▶ **What to produce**:
In the copy, include all of the listing exactly and none of its pictures.

▶ **Input**:
= Beginning of Section =

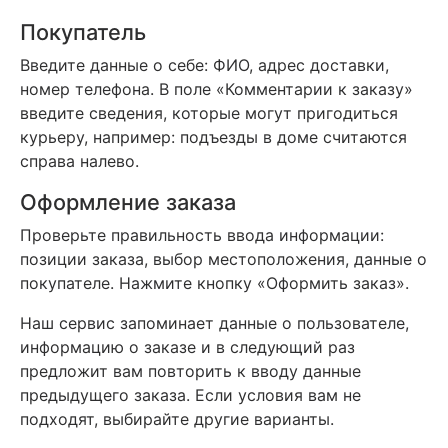
Покупатель
Введите данные о себе: ФИО, адрес доставки,
номер телефона. В поле «Комментарии к заказу»
введите сведения, которые могут пригодиться
курьеру, например: подъезды в доме считаются
справа налево.
Оформление заказа
Проверьте правильность ввода информации:
позиции заказа, выбор местоположения, данные о
покупателе. Нажмите кнопку «Оформить заказ».
Наш сервис запоминает данные о пользователе,
информацию о заказе и в следующий раз
предложит вам повторить к вводу данные
предыдущего заказа. Если условия вам не
подходят, выбирайте другие варианты.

= End of Section =

▶ **Solved exercise**:
Покупатель
Введите данные о себе: ФИО, адрес доставки,
номер телефона. В поле «Комментарии к заказу»
введите сведения, которые могут пригодиться
курьеру, например: подъезды в доме считаются
справа налево.
Оформление заказа
Проверьте правильность ввода информации:
позиции заказа, выбор местоположения, данные о
покупателе. Нажмите кнопку «Оформить заказ».
Наш сервис запоминает данные о пользователе,
информацию о заказе и в следующий раз
предложит вам повторить к вводу данные
предыдущего заказа. Если условия вам не
подходят, выбирайте другие варианты.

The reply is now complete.